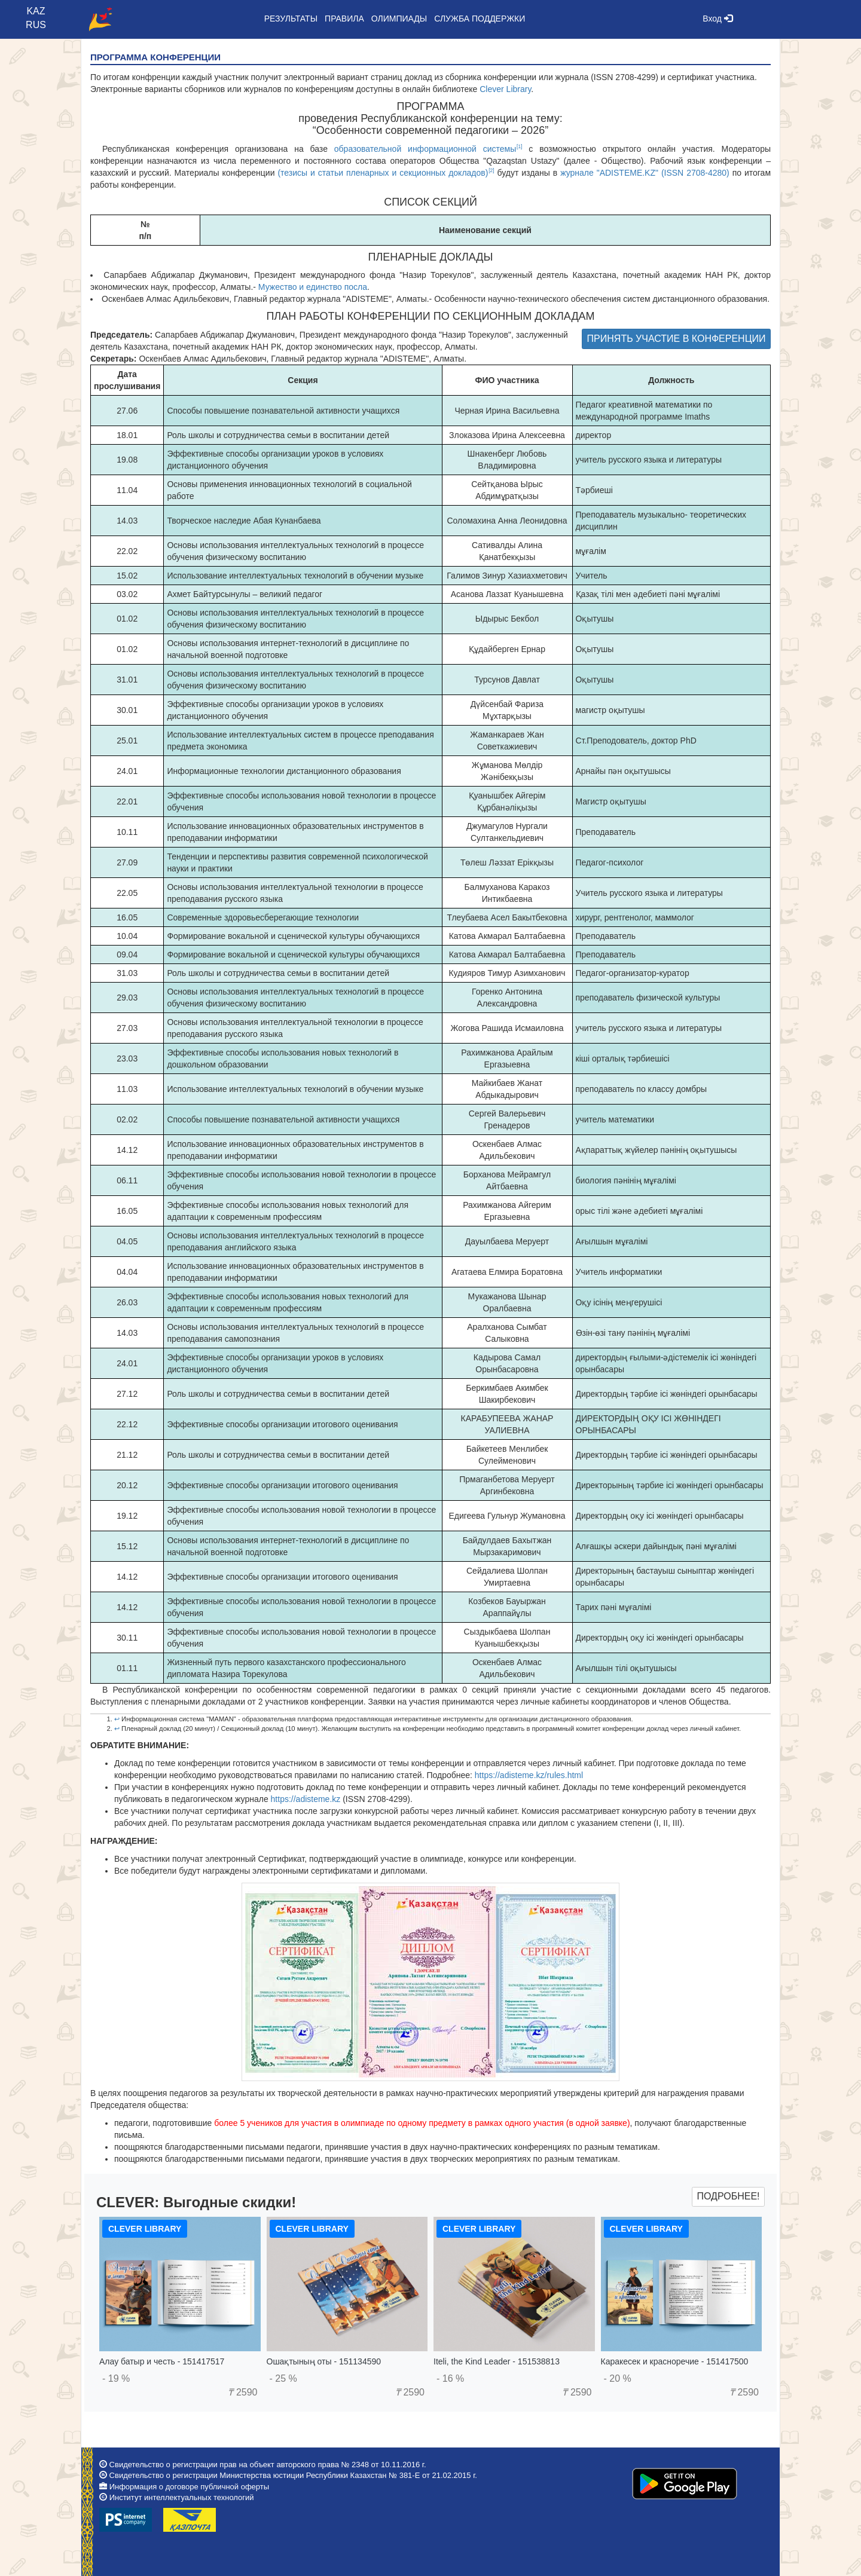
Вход (717, 18)
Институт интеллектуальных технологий (181, 2497)
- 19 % (116, 2378)
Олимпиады (399, 18)
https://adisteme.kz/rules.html (529, 1775)
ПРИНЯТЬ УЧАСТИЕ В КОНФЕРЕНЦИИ (676, 339)
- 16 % (450, 2378)
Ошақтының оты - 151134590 (324, 2361)
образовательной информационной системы (425, 149)
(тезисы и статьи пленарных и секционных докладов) (382, 173)
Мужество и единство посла (312, 287)
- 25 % (283, 2378)
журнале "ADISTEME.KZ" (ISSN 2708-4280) (644, 173)
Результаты (290, 18)
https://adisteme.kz (306, 1799)
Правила (344, 18)
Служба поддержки (479, 18)
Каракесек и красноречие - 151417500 (675, 2361)
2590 (242, 2392)
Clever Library (505, 89)
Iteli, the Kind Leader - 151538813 (496, 2361)
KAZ (35, 11)
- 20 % (617, 2378)
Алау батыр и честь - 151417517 (161, 2361)
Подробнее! (728, 2196)
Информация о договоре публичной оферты (189, 2486)
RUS (36, 25)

· · · · ·

Task requirements: Each line containing the word "https" must be pulled from the listing and copied.

Answer section:
https://adisteme.kz/rules.html (529, 1775)
https://adisteme.kz (306, 1799)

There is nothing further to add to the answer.